Only later, when they'd met up in New York, had Willy wondered about those details, if only fleetingly, sidetracked as he'd been by his own demons and poor judgment.
Now, of course, it all came clear to him, like an unnecessary epilogue at the end of a bad play, supplied to those spectators too slow or self-absorbed to have understood the obvious.
As a result, instead of the satisfaction such discoveries usually gave him at the end of his knottier cases, here Willy just felt stupid and used-the last guy in the room to realize that the joke had been on him.
Depressed and distracted as he was by this realization, he didn't see a third car, its lights out like his own, pull into line down the street far behind him. They were still in Ron Cashman's small, weather-beaten bungalow in Broad Channel, so many of them now that it looked like a dentist's waiting room for short-haired, type-A overachievers. Cars clotted the narrow, dark street outside, and murmured cell phone conversations and the muted squawk and hiss of portable radios supplied a steady backdrop to the inner sanctum meeting in the living room between Ogden and his bunch, and a whole new group from the Customs/NYPD task force that Ogden had mentioned to Gunther. Joe Gunther himself, taking advantage of the comings and goings and the fact that he'd become an unknown but familiar face over the last few days, had tucked himself into a corner, hoping to milk his interloper's status for all it was worth. After they left this place, as Ogden had told him, his ties to the investigation would finally be severed.
Phil Panatello, a small, intense, dark-haired man from Customs, was in charge of the task force and was occupying the center of the discussion with Ward Ogden.
"Do you have a record on Casey Ballantine?" he was asking.
"Not a thing," Ogden explained. "Which is obviously why he used her. Having no rap sheet and being the buffer between Cashman's operations half of the business and Liptak's management half, she basically became a fire wall. If it hadn't been for Mary Kunkle knowing both sides, we might still be wandering about in the dark."
Panatello picked up the contents of the envelope Budd Wilcox had handed over hours earlier.

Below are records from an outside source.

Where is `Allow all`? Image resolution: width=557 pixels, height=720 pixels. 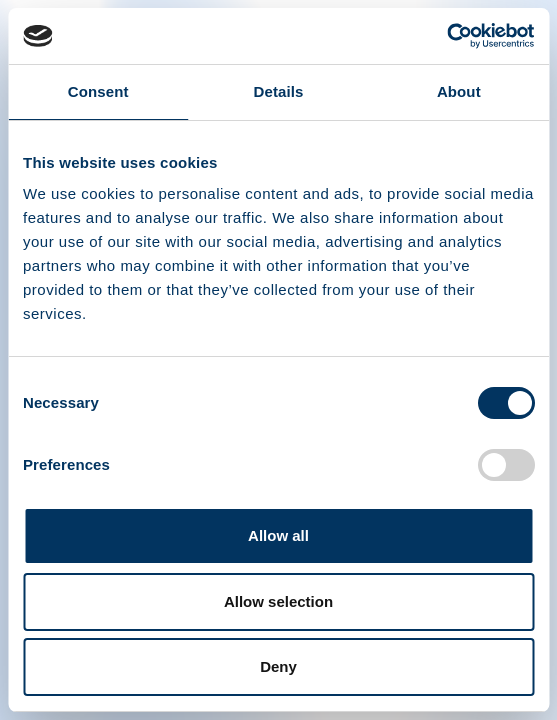 Allow all is located at coordinates (278, 535).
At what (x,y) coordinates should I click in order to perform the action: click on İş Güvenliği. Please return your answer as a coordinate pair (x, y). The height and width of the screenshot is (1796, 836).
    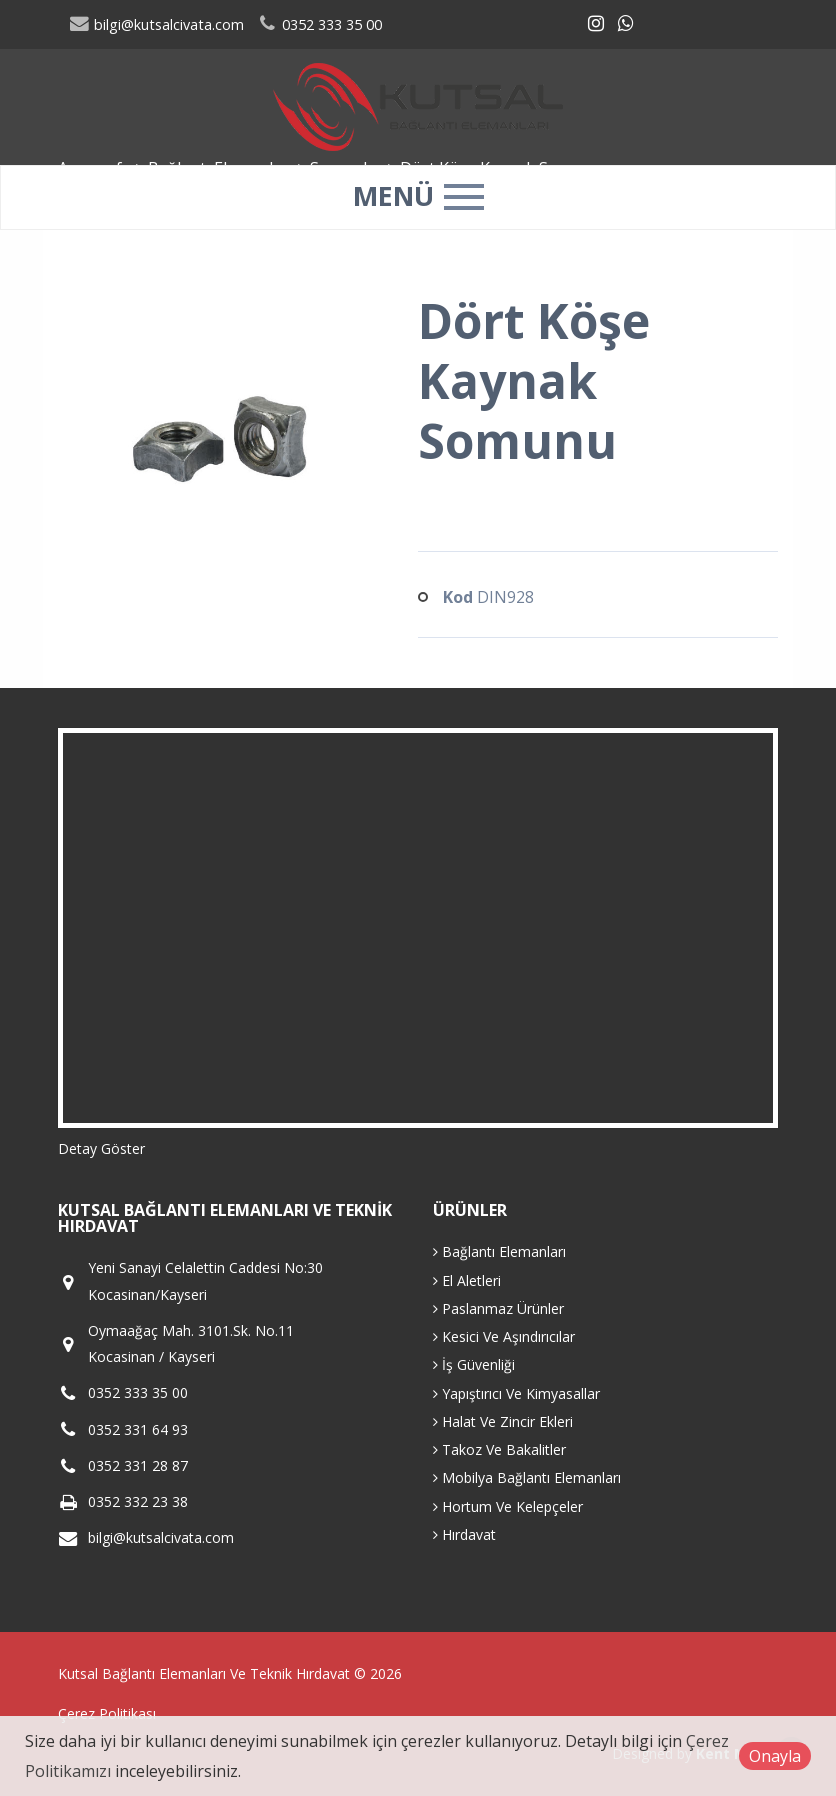     Looking at the image, I should click on (474, 1364).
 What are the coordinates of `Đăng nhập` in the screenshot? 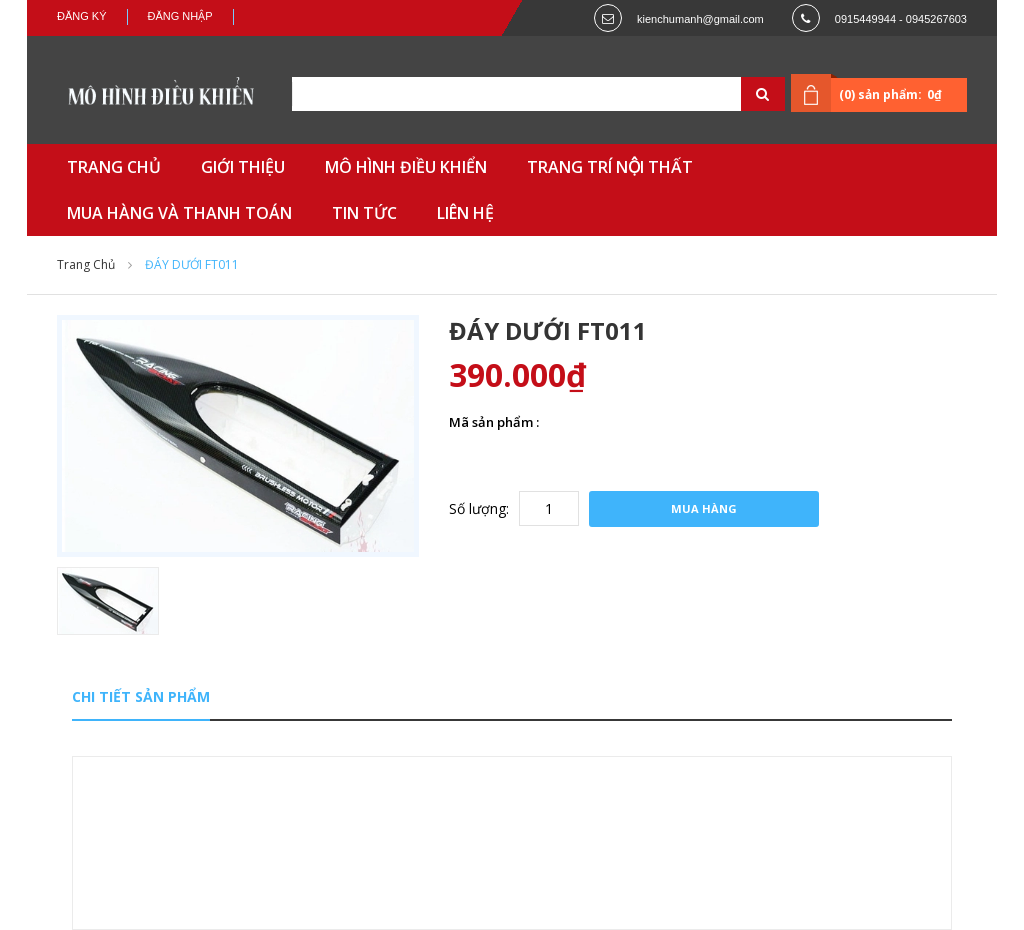 It's located at (180, 16).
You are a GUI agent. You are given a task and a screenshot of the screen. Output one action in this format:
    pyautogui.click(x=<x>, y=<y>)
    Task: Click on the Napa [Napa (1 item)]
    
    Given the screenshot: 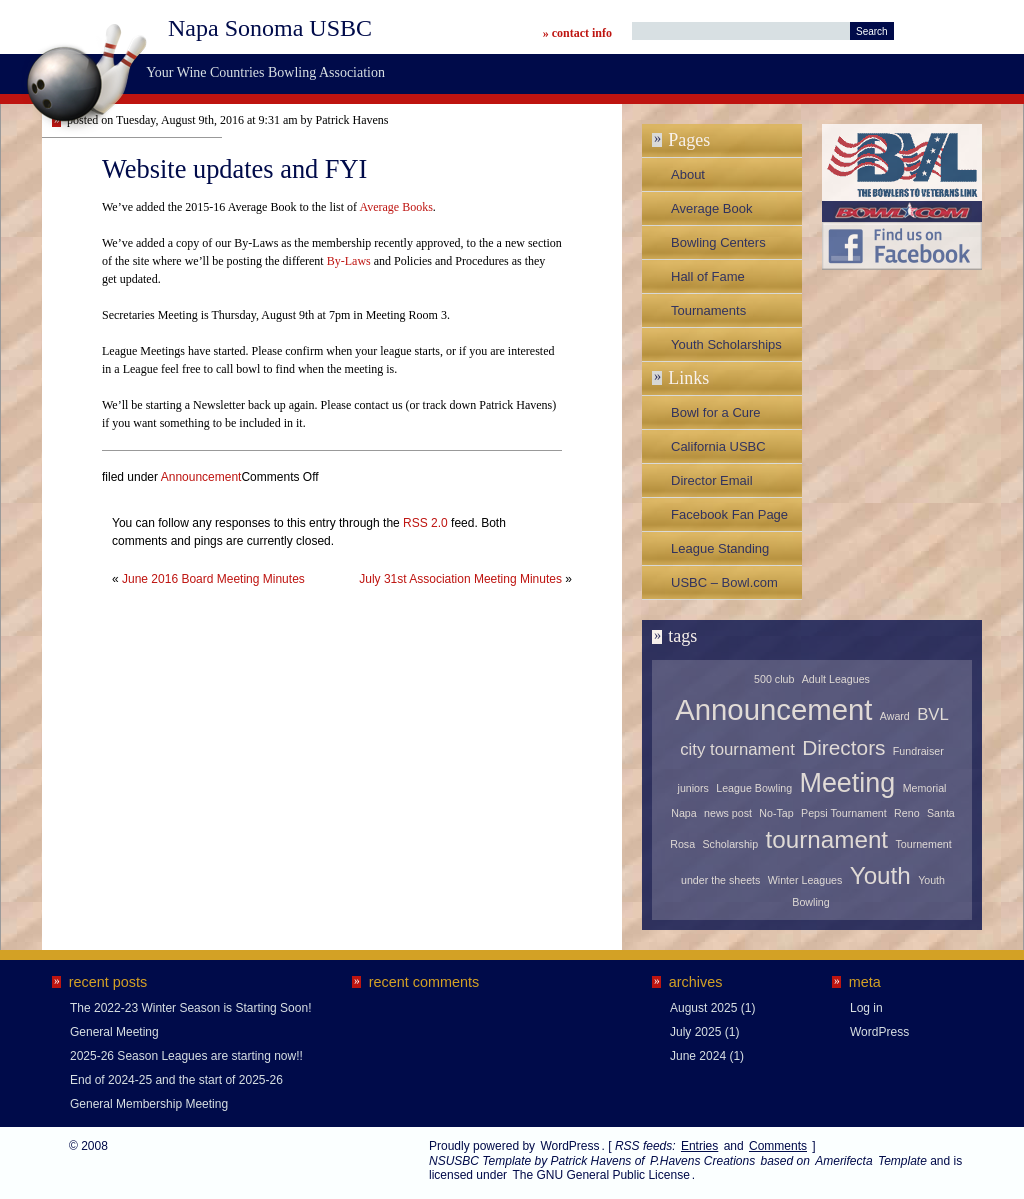 What is the action you would take?
    pyautogui.click(x=683, y=813)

It was now getting close to midnight. "Right. So, what was her story?"
"Kunkle used to be Andy Liptak's girlfriend. From what we pieced together, after they split up and she got totally hooked on dope, the guilt kicked in and he began covering her basic financial needs, if just barely. That's obviously something he'd see now as a big mistake. 'Cause while she might've been grateful enough when she was scraping bottom-assuming she could think that clearly-after she cleaned up, she decided she was due some compensation."
"Is that where the Re-Coop comes in?" Phil Panatello asked, consulting another file.
"Maybe in part. Who knows if that was an incredibly ironic money-laundering device, or a deal Mary forced him to set up? There's a lot more digging to do yet. It's clear Mary's life took an upturn about six months ago- the rehab, the enrolling in school, the talk of future plans-which is also when she began contacting Cashman's people, presumably as a conduit to Liptak and his financing. But there's a ton of hypothetical thinking in there. We may never know all the details. We think we have a line on a secret bank account of hers that we were hoping might tell us more." Ogden paused to smile affably before adding, "All yours now, of course.